■ What the task requires ■
Pull every line of the entries that has the word "data".

■ Exercise inputs ■
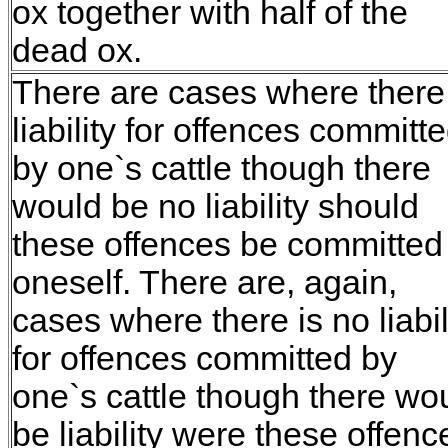
ox together with half of the
dead ox.
There are cases where there 
liability for offences committ
by one`s cattle though there
would be no liability should
these offences be committed
oneself. There are, again,
cases where there is no liabil
for offences committed by
one`s cattle though there wo
be liability were these offenc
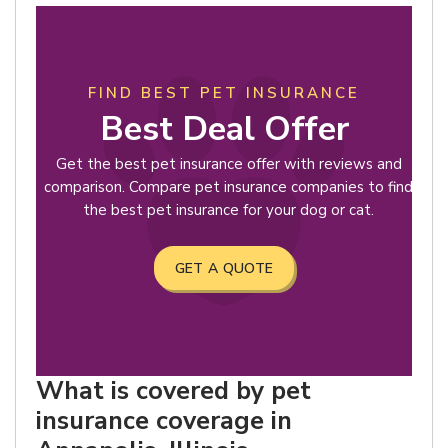
FIND BEST PET INSURANCE
Best Deal Offer
Get the best pet insurance offer with reviews and
comparison. Compare pet insurance companies to find
the best pet insurance for your dog or cat.
GET A QUOTE
What is covered by pet
insurance coverage in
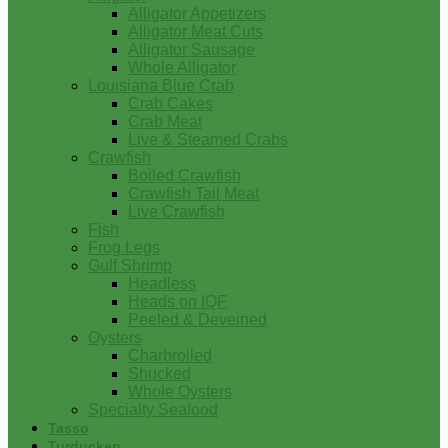
Alligator Appetizers
Alligator Meat Cuts
Alligator Sausage
Whole Alligator
Louisiana Blue Crab
Crab Cakes
Crab Meat
Live & Steamed Crabs
Crawfish
Boiled Crawfish
Crawfish Tail Meat
Live Crawfish
Fish
Frog Legs
Gulf Shrimp
Headless
Heads on IQF
Peeled & Deveined
Oysters
Charbroiled
Shucked
Whole Oysters
Specialty Seafood
Tasso
Turducken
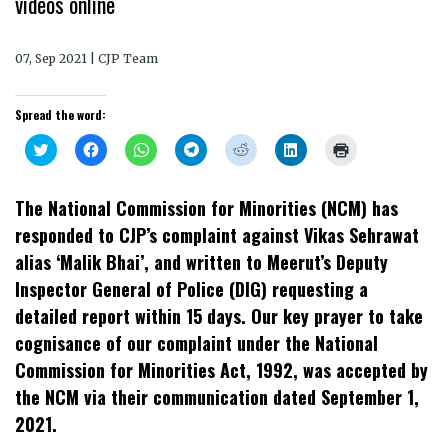
videos online
07, Sep 2021 | CJP Team
Spread the word:
Click
Click
Click
Click
Click
Click
Click
to
to
to
to
to
to
to
share
share
share
share
share
share
print
on
on
on
on
on
on
(Opens
Twitter
Facebook
WhatsApp
Telegram
Reddit
LinkedIn
in
The National Commission for Minorities (NCM) has
(Opens
(Opens
(Opens
(Opens
(Opens
(Opens
new
in
in
in
in
in
in
window)
responded to CJP’s complaint against Vikas Sehrawat
new
new
new
new
new
new
window)
window)
window)
window)
window)
window)
alias ‘Malik Bhai’, and written to Meerut’s Deputy
Inspector General of Police (DIG) requesting a
detailed report within 15 days. Our key prayer to take
cognisance of our complaint under the National
Commission for Minorities Act, 1992, was accepted by
the NCM via their communication dated September 1,
2021.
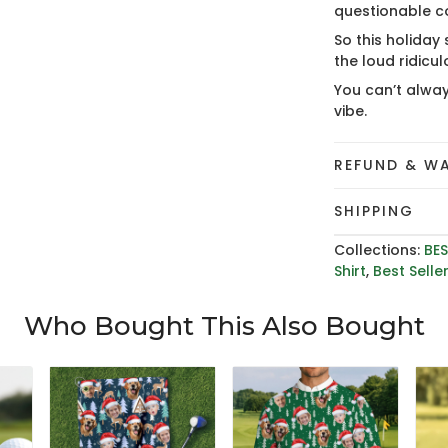
questionable c
So this holiday
the loud ridicu
You can’t alway
vibe.
REFUND & W
SHIPPING
Collections:
BES
Shirt
,
Best Selle
Who Bought This Also Bought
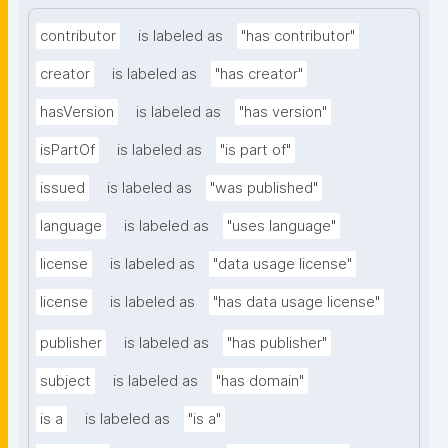
contributor
is labeled as
"has contributor"
creator
is labeled as
"has creator"
hasVersion
is labeled as
"has version"
isPartOf
is labeled as
"is part of"
issued
is labeled as
"was published"
language
is labeled as
"uses language"
license
is labeled as
"data usage license"
license
is labeled as
"has data usage license"
publisher
is labeled as
"has publisher"
subject
is labeled as
"has domain"
is a
is labeled as
"is a"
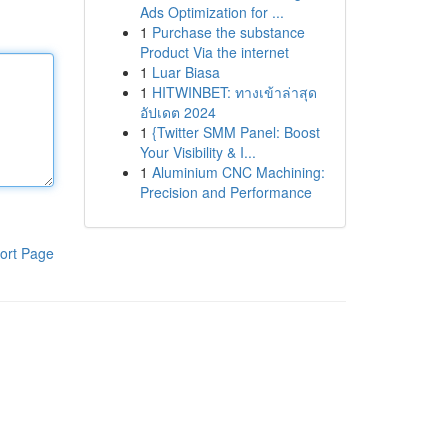
Ads Optimization for ...
1
Purchase the substance
Product Via the internet
1
Luar Biasa
1
HITWINBET: ทางเข้าล่าสุด
อัปเดต 2024
1
{Twitter SMM Panel: Boost
Your Visibility & I...
1
Aluminium CNC Machining:
Precision and Performance
ort Page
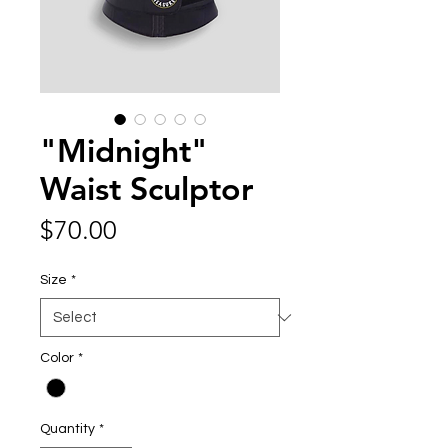
"Midnight"
Waist Sculptor
Price
$70.00
Size
*
Color
*
Quantity
*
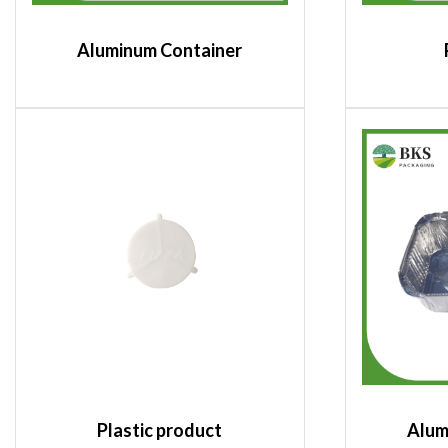
Aluminum Container
Plastic product
Alum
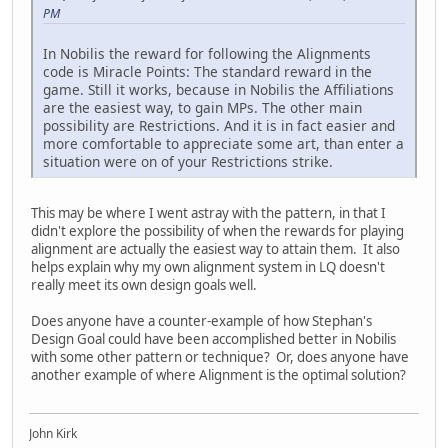
PM
In Nobilis the reward for following the Alignments
code is Miracle Points: The standard reward in the
game. Still it works, because in Nobilis the Affiliations
are the easiest way, to gain MPs. The other main
possibility are Restrictions. And it is in fact easier and
more comfortable to appreciate some art, than enter a
situation were on of your Restrictions strike.
This may be where I went astray with the pattern, in that I
didn't explore the possibility of when the rewards for playing
alignment are actually the easiest way to attain them. It also
helps explain why my own alignment system in LQ doesn't
really meet its own design goals well.
Does anyone have a counter-example of how Stephan's
Design Goal could have been accomplished better in Nobilis
with some other pattern or technique? Or, does anyone have
another example of where Alignment is the optimal solution?
John Kirk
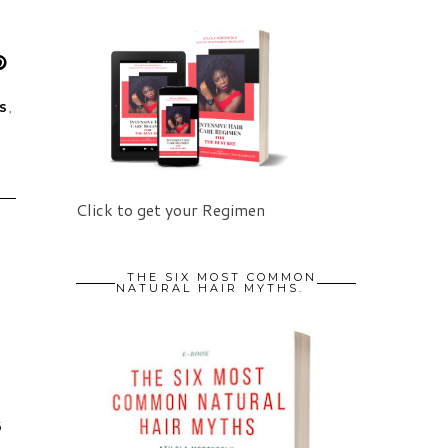
S
,
Click to get your Regimen
THE SIX MOST COMMON
NATURAL HAIR MYTHS.
6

■ Answer box ■
"data usage license"
"has data usage license"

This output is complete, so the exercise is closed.